(Voz de homem:)
– Alô, é da casa do Andrade?
(Voz de mulher, docemente rouca, com
sonoro sotaque do sul de Minas, terminando as palavras na penúltima
sílaba:)
– Não é, não, senhor. O senhor deve
ter discado o número errado.
– Desculpe. Para que número eu liguei?
(Percebe-se então que a moça tem um
problema de dicção toda vez que há consoante antes do R.)
– 644341343.
(Sente-se a pausa de dúvida.)
– Desculpe. A senhora pode repetir?
– 644341343.
(Silêncio do outro lado da linha. Ela
estranha e diz:)
– Alô?
– …Lorena?
(Silêncio. Ele não se surpreende que
ela tenha se assustado, já que ele mesmo ainda está assustado com a
possibilidade de estar certo.)
– Quem tá falando?
– Eduardo Mendes.
– Meu Deus.
(Pausa longa.)
– É você mesmo, Lorena?
(Suspiro.)
– …Sou. Meu Deus… Como você
conseguiu meu telefone?
– Não consegui. Eu tentei ligar pro
Andrade, 644341373. E errei.
– Meu Deus. Eduardo… Como pode? Que
loucura. Faz quanto tempo? Doze, quinze anos?
(Sem titubear:)
– Treze.
– Como você está?
– Bem. Bem. Você?
– Bem também.
– Esse número é de São Paulo. Você
tá morando aqui?
– Tô. Vim há sete anos. Casei com um
paulista. Tive o Zé, que tá com três anos. Separei. Tô aqui.
– Não acredito. Eu também tenho um
Zé. Vai fazer quatro no mês que vem.
(Riem, desnorteados com todo o contexto.)
– Que coincidência. Dois Zés.
(Hesita.) Você é casado, imagino.
– Assino o divórcio hoje à tarde. O
Andrade é um amigo que está advogando pra mim nessa confusão toda.
– Que pena, Edu. Não é fácil.
(“Edu.”)
– É, mas tá tudo bem, a gente achou
melhor.
– Menos mau.
– Menos mau.
(Silêncio.)
– Minha Nossa Senhora. Que coisa. Ainda
estou sem acreditar nisso tudo. Qual a probabilidade?

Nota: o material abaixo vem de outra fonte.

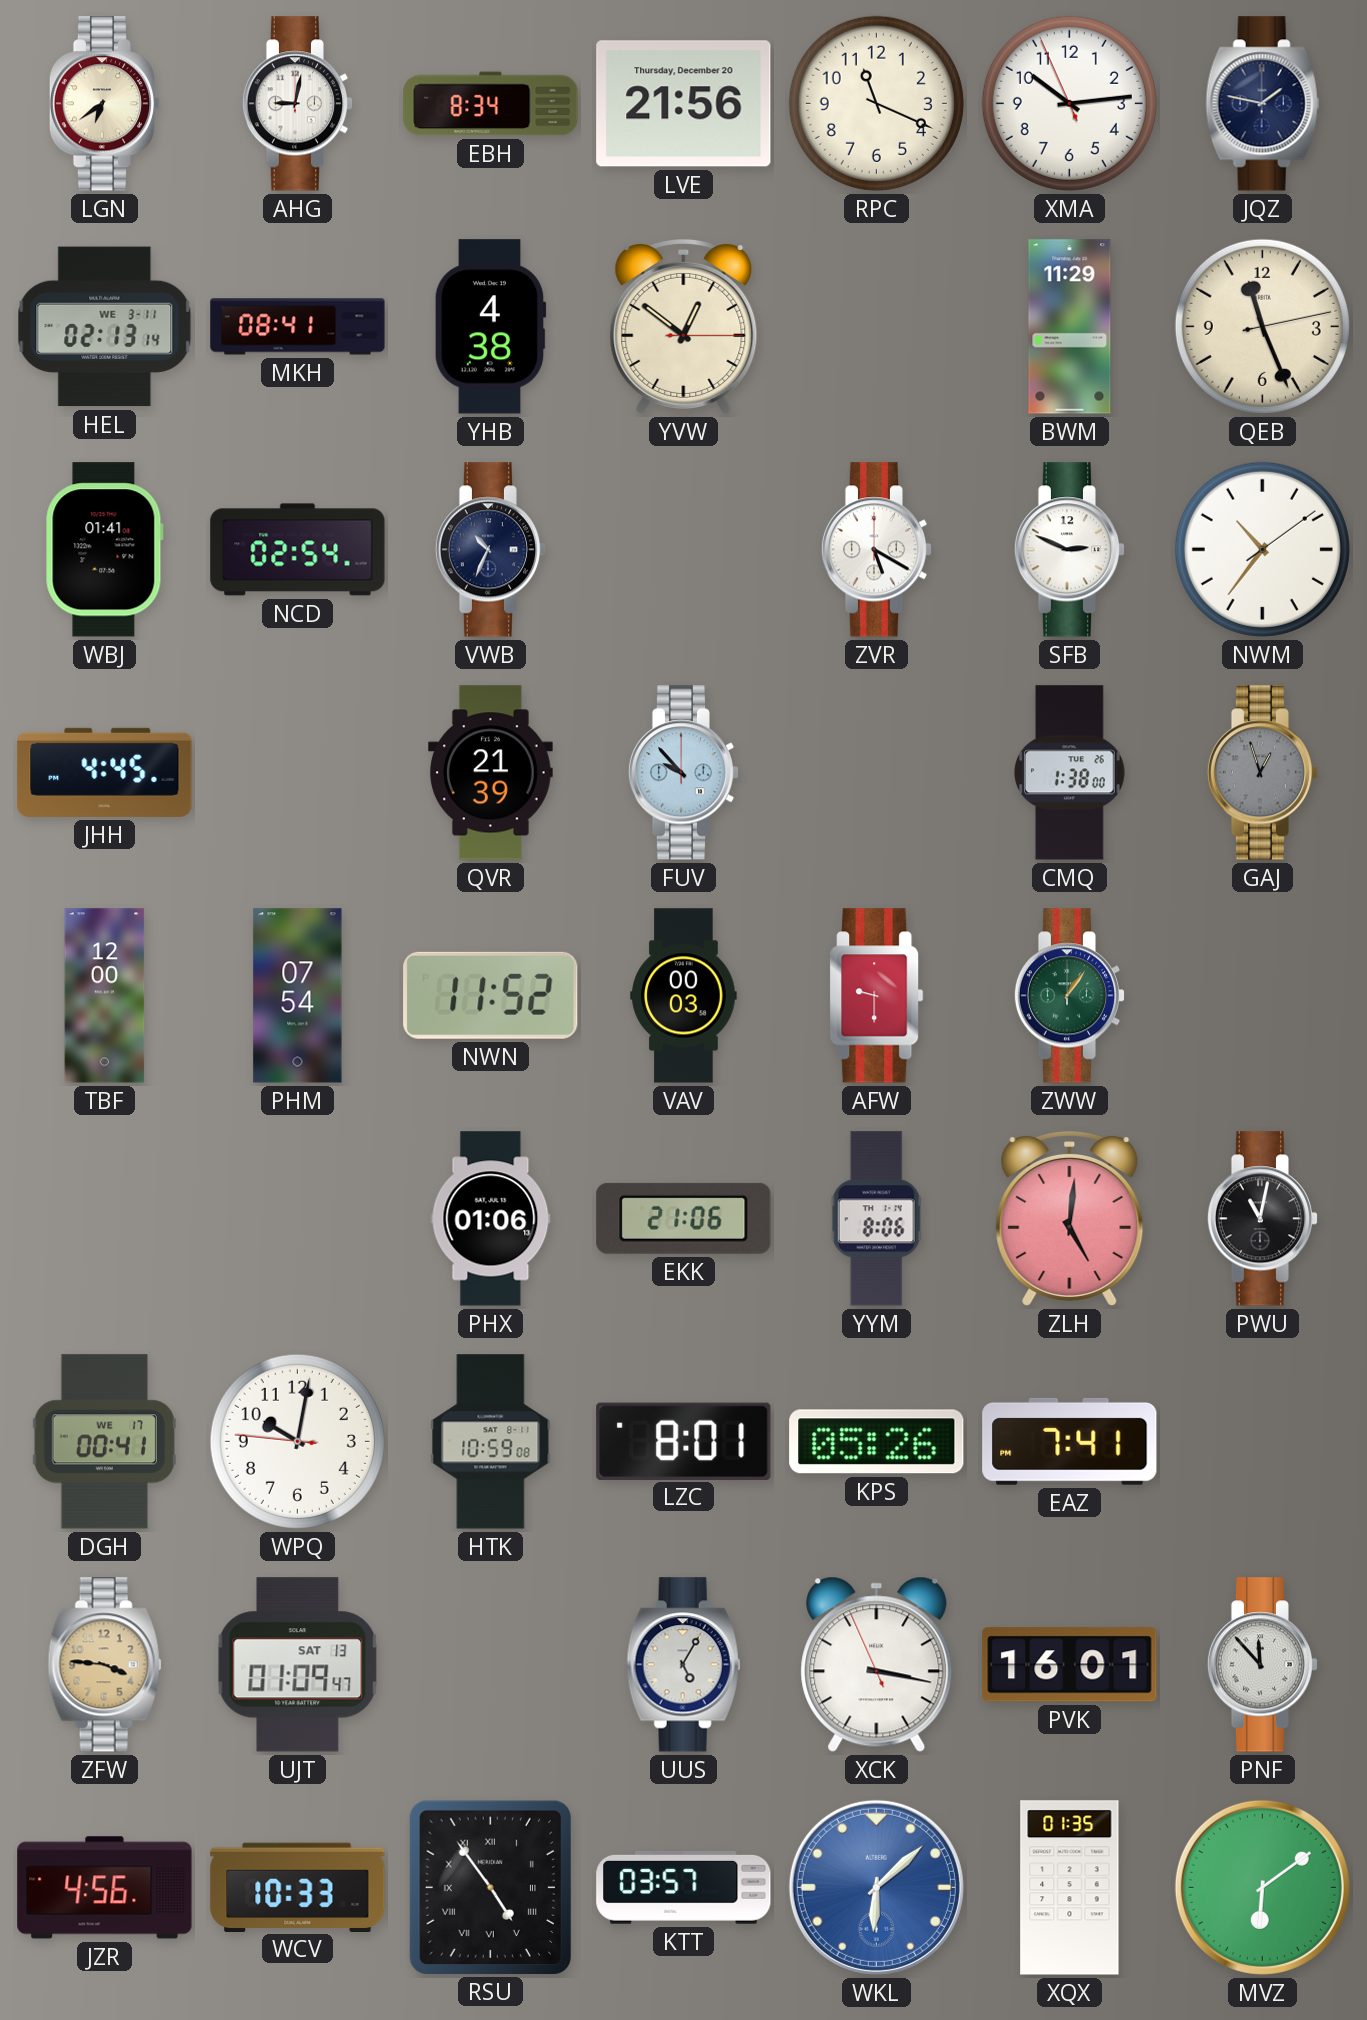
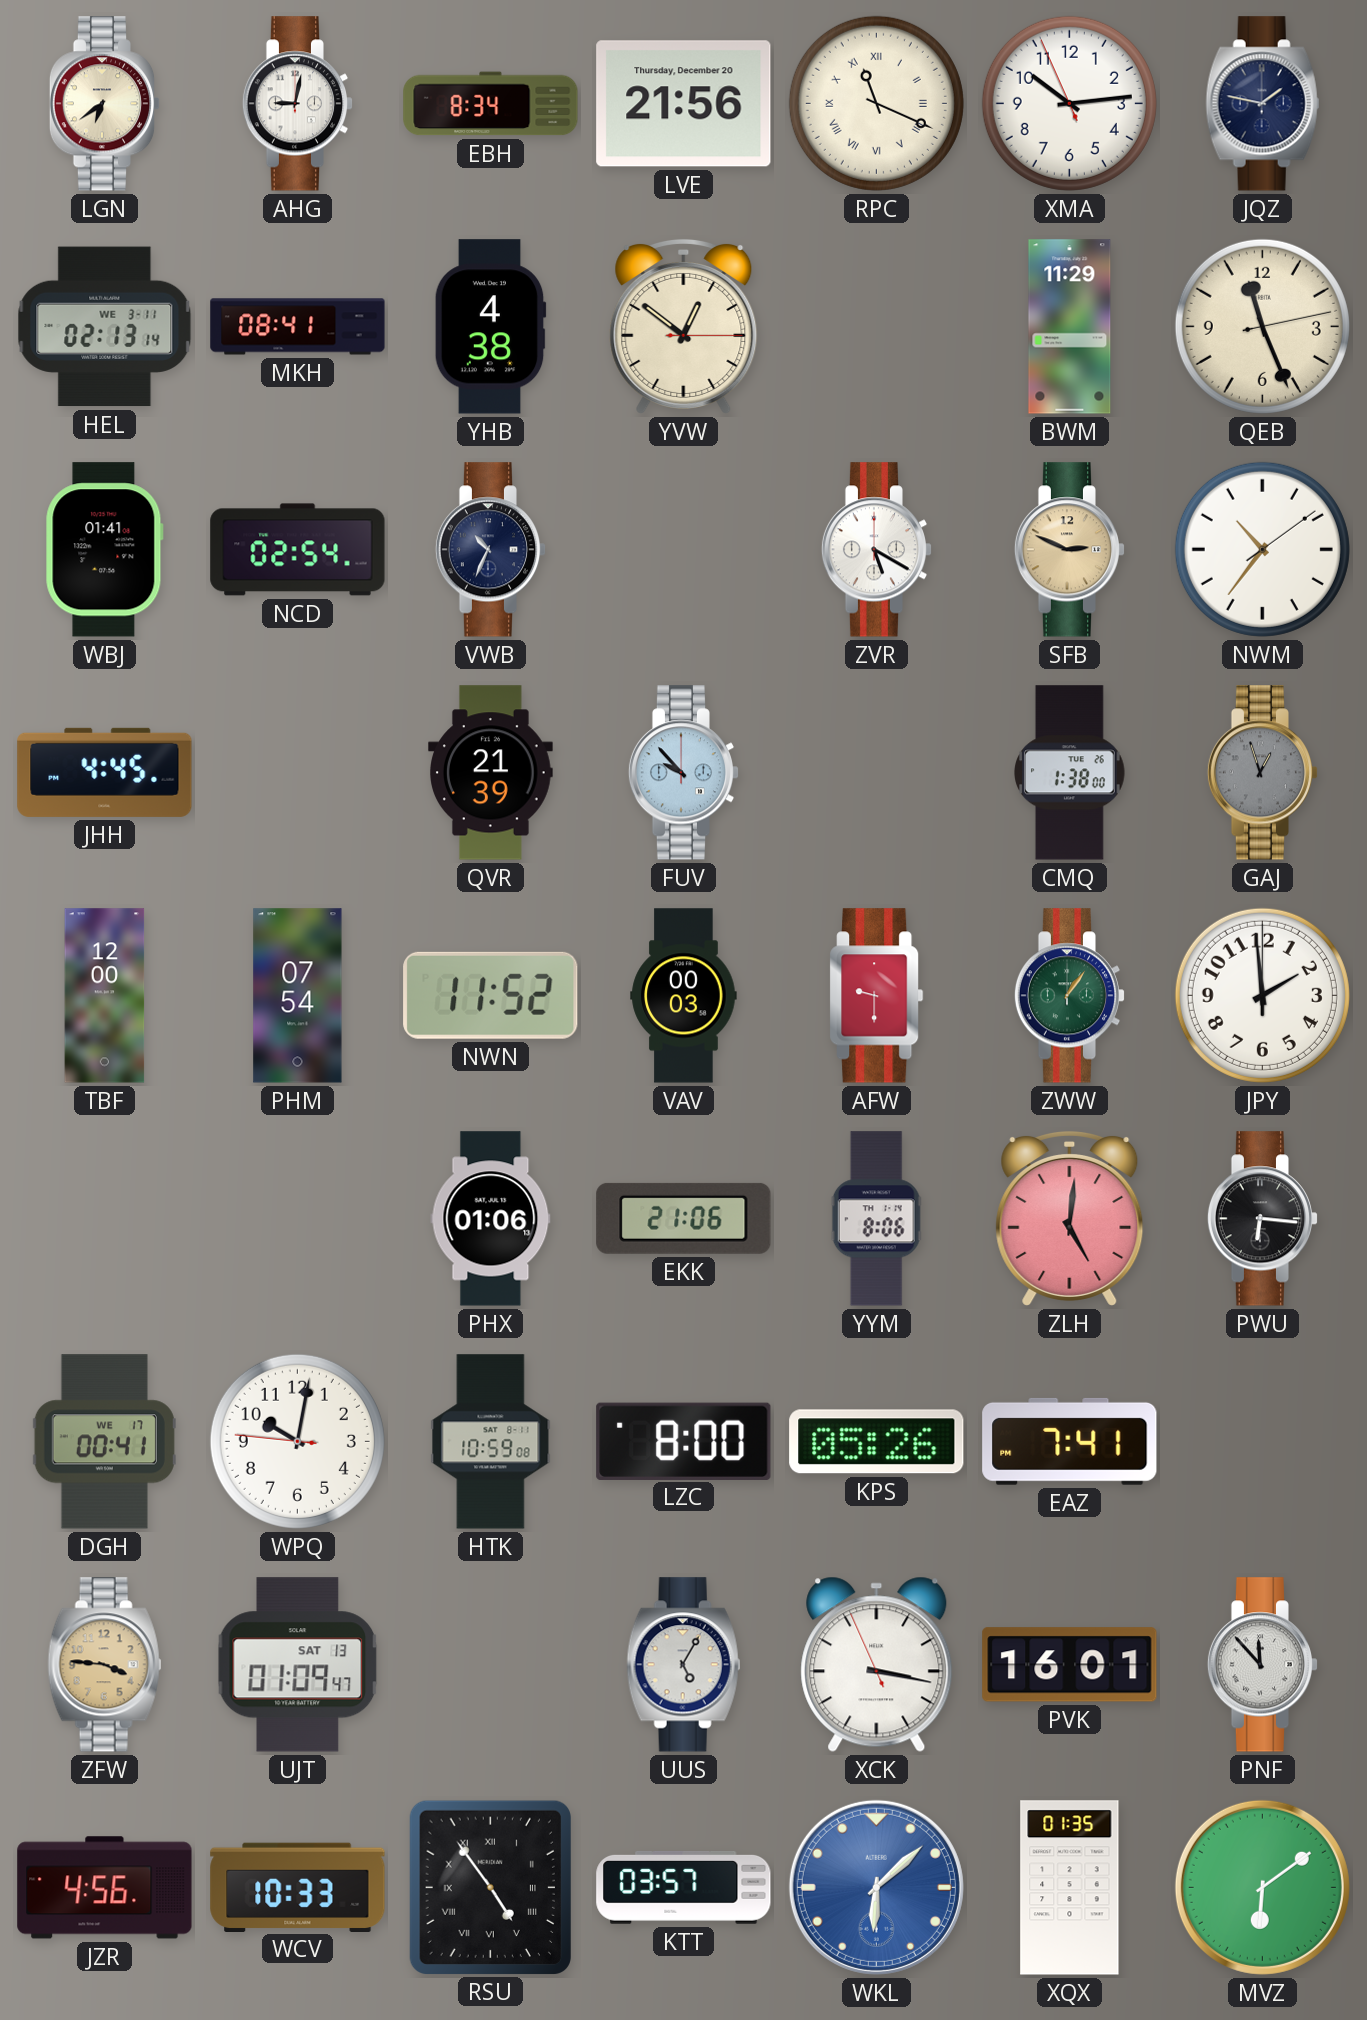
RPC numerals: Arabic -> Roman
SFB dial: white -> champagne
JPY: none -> 1:59
PWU: 11:02 -> 6:16
LZC: 8:01 -> 8:00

– Eu diria que nenhuma, Lorena, se não
tivesse acontecido.
– Eu nunca mais soube de você.
– Eu só soube que você entrou no
mestrado em Belo Horizonte. E não tinha nem vinte e cinco anos, né?
Sempre a garota exemplar.
(Ela riu.)
– E virei doutora antes dos trinta!
– Não esperaria nada diferente.
– Você continua desenhando prédios,
senhor engenheiro?
– Quase. Hoje eu digo para desenharem
prédios.
(Riram.)
– Onde você tá morando?
– Em Perdizes.
– Tá brincando. Eu também! Me mudei
com o Zé no começo da semana!
– Gente! Não é possível.
– Meu Deus.
– Cacete. Imagina se é na mesma rua…
– Impossível.
– Olha, vamos fazer assim, vou contar
até três, e a gente diz o nome da rua ao mesmo tempo, tá?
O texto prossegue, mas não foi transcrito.